If you have a paper or PDF with citations that you would like to add to EndNote, there are several things you can try.
1) If you receive a Word document created in EndNote, open the document and see if there is a "traveling library" (EndNote formatted
citations attached.) If there is, you can import the citations into a new library or into an existing library using the "EXPORT TO ENDNOTE" button in the EndNote tab in Word. You will only import the citations, not the PDFs. You will have to locate the PDFs and attach them yourself unless the person who sent you the Word document has also sent you the PDFs.
2) If the citations in a Word document were created using the Word Reference tab, the citations can be imported into EndNote using the "EXPORT TO ENDNOTE" button in the EndNote tab in Word. Again, you will only import citations, not PDFs. You will have to locate the PDFs and attach them yourself.
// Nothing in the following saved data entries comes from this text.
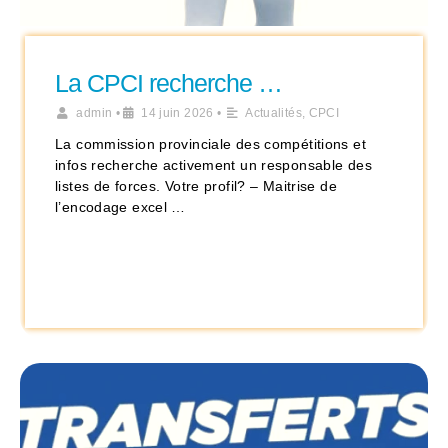
La CPCI recherche …
admin
•
14 juin 2026
•
Actualités
,
CPCI
La commission provinciale des compétitions et
infos recherche activement un responsable des
listes de forces. Votre profil? – Maitrise de
l’encodage excel …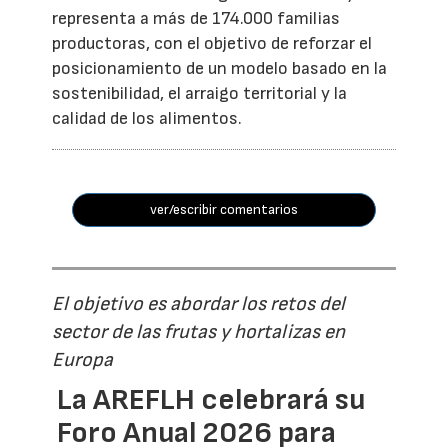
representa a más de 174.000 familias
productoras, con el objetivo de reforzar el
posicionamiento de un modelo basado en la
sostenibilidad, el arraigo territorial y la
calidad de los alimentos.
ver/escribir comentarios
El objetivo es abordar los retos del
sector de las frutas y hortalizas en
Europa
La AREFLH celebrará su
Foro Anual 2026 para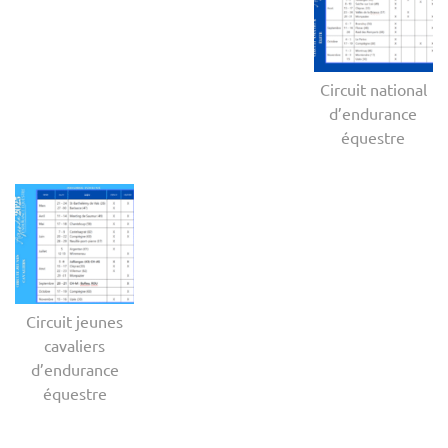
Circuit national
d’endurance
équestre
Circuit jeunes
cavaliers
d’endurance
équestre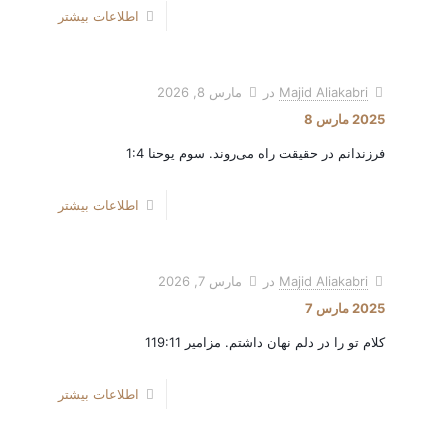
اطلاعات بیشتر
Majid Aliakabri
در
مارس 8, 2026
2025 مارس 8
فرزندانم در حقیقت راه می‌روند. سوم یوحنا 1:4
اطلاعات بیشتر
Majid Aliakabri
در
مارس 7, 2026
2025 مارس 7
کلام تو را در دلم نهان داشتم. مزامیر 119:11
اطلاعات بیشتر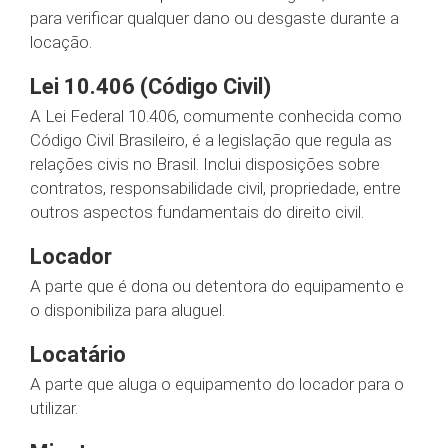
para verificar qualquer dano ou desgaste durante a
locação.
Lei 10.406 (Código Civil)
A Lei Federal 10.406, comumente conhecida como
Código Civil Brasileiro, é a legislação que regula as
relações civis no Brasil. Inclui disposições sobre
contratos, responsabilidade civil, propriedade, entre
outros aspectos fundamentais do direito civil.
Locador
A parte que é dona ou detentora do equipamento e
o disponibiliza para aluguel.
Locatário
A parte que aluga o equipamento do locador para o
utilizar.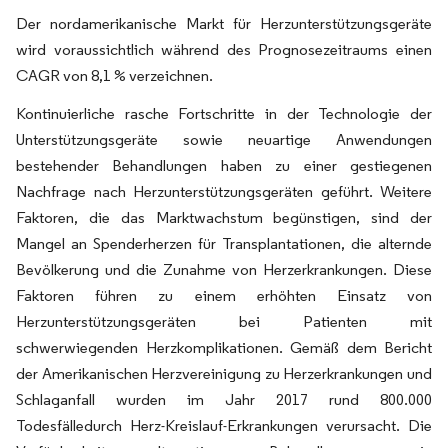
Der nordamerikanische Markt für Herzunterstützungsgeräte
wird voraussichtlich während des Prognosezeitraums einen
CAGR von 8,1 % verzeichnen.
Kontinuierliche rasche Fortschritte in der Technologie der
Unterstützungsgeräte sowie neuartige Anwendungen
bestehender Behandlungen haben zu einer gestiegenen
Nachfrage nach Herzunterstützungsgeräten geführt. Weitere
Faktoren, die das Marktwachstum begünstigen, sind der
Mangel an Spenderherzen für Transplantationen, die alternde
Bevölkerung und die Zunahme von Herzerkrankungen. Diese
Faktoren führen zu einem erhöhten Einsatz von
Herzunterstützungsgeräten bei Patienten mit
schwerwiegenden Herzkomplikationen. Gemäß dem Bericht
der Amerikanischen Herzvereinigung zu Herzerkrankungen und
Schlaganfall wurden im Jahr 2017 rund 800.000
Todesfälledurch Herz-Kreislauf-Erkrankungen verursacht. Die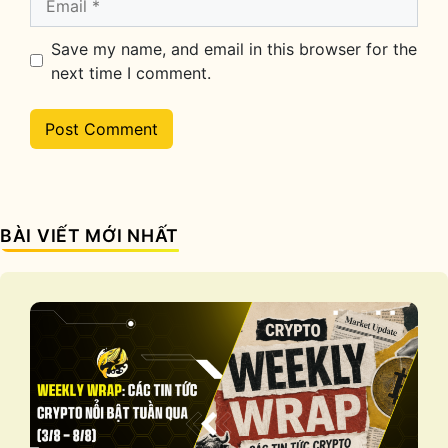
Save my name, and email in this browser for the
next time I comment.
BÀI VIẾT MỚI NHẤT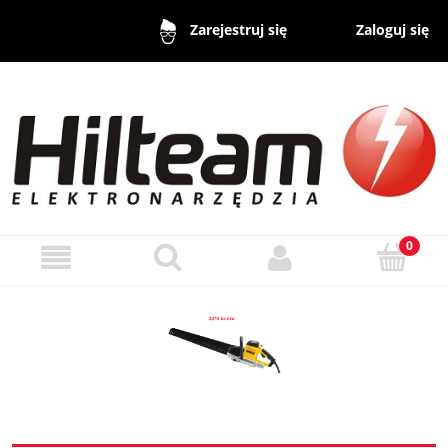
Zaloguj się
Zarejestruj się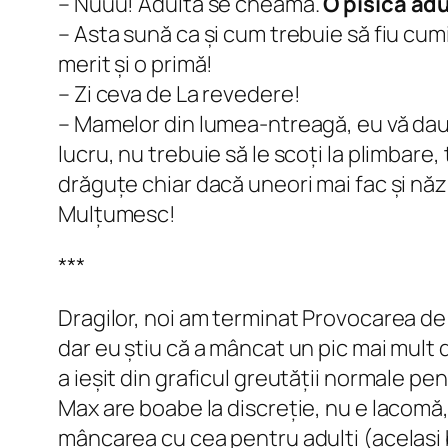
– Nuuu! Adultă se cheamă.
O pisică adu
– Asta sună ca și cum trebuie să fiu cumin
merit și o primă!
– Zi ceva de La revedere!
– Mamelor din lumea-ntreagă, eu vă dau u
lucru, nu trebuie să le scoți la plimbare, 
drăguțe chiar dacă uneori mai fac și năzb
Mulțumesc!
***
Dragilor, noi am terminat Provocarea de
dar eu știu că a mâncat un pic mai mult
a ieșit din graficul greutății normale pe
Max are boabe la discreție, nu e lacomă, 
mâncarea cu cea pentru adulți (același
3) Try Hubmed. Hubmed it set up for citations to medical literature, but it also covers many other areas. It is useful because you can have it search more than one citation at a time. Enter your citation or citations in the Hubmed citation finder. If it can find your citation, if will give you the tagged metadata citations. You can save the citations to your computer as a RIS file and import them into EndNote as you would any RIS file. Again, you will get only citations, not PDFs.
4) The last way to search Discover@MU on the main page of the University of Missouri Libraries. If you put quotations mark around the title of a citation the search will be faster and more exact. If you locate the citation in Discover@MU, mark it to place it in your download folder, and then, after you have run through all your citations, import it into EndNote as you normally would.. After you have the citations you can press the PDF button in EndNote to locate and attach PDFs to the citations.